Search code examples
c#encodingpathdecodingillegal-characters

C# File Path encoding and decoding


I am looking for a simple method to encode/escape and decode/unescape file paths (illegal characters in file paths "\/?:<>*| )

HttpUtility.UrlEncode does its job, except it does not encode the * character.

All I could find was escaping with regex, or just replacing the illegal chars with _

I want to be able to encode/decode consistently.

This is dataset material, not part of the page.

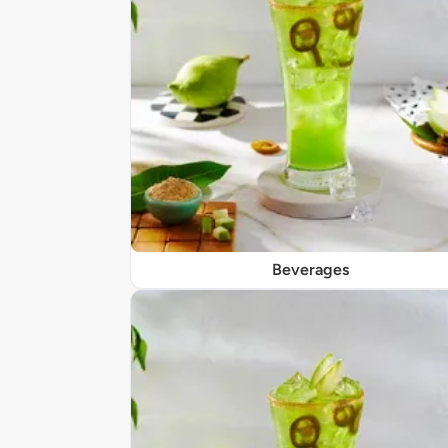
Beverages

I want to know if there's a pre-defined way to do that or I just need to write some code to encode and another piece to decode.

Thanks


Solution

  • I've never tried anything like this before, so I threw this together:

    static class PathEscaper
    {
        static readonly string invalidChars = @"""\/?:<>*|";
        static readonly string escapeChar = "%";
    
        static readonly Regex escaper = new Regex(
            "[" + Regex.Escape(escapeChar + invalidChars) + "]",
            RegexOptions.Compiled);
        static readonly Regex unescaper = new Regex(
            Regex.Escape(escapeChar) + "([0-9A-Z]{4})",
            RegexOptions.Compiled);
    
        public static string Escape(string path)
        {
            return escaper.Replace(path,
                m => escapeChar + ((short)(m.Value[0])).ToString("X4"));
        }
    
        public static string Unescape(string path)
        {
            return unescaper.Replace(path,
                m => ((char)Convert.ToInt16(m.Groups[1].Value, 16)).ToString());
        }
    }
    

    It replaces any forbidden character with a % followed by its 16-bit representation in hex, and back. (You could probably get away with an 8-bit representation for the specific characters you have but I thought I'd err on the safe side.)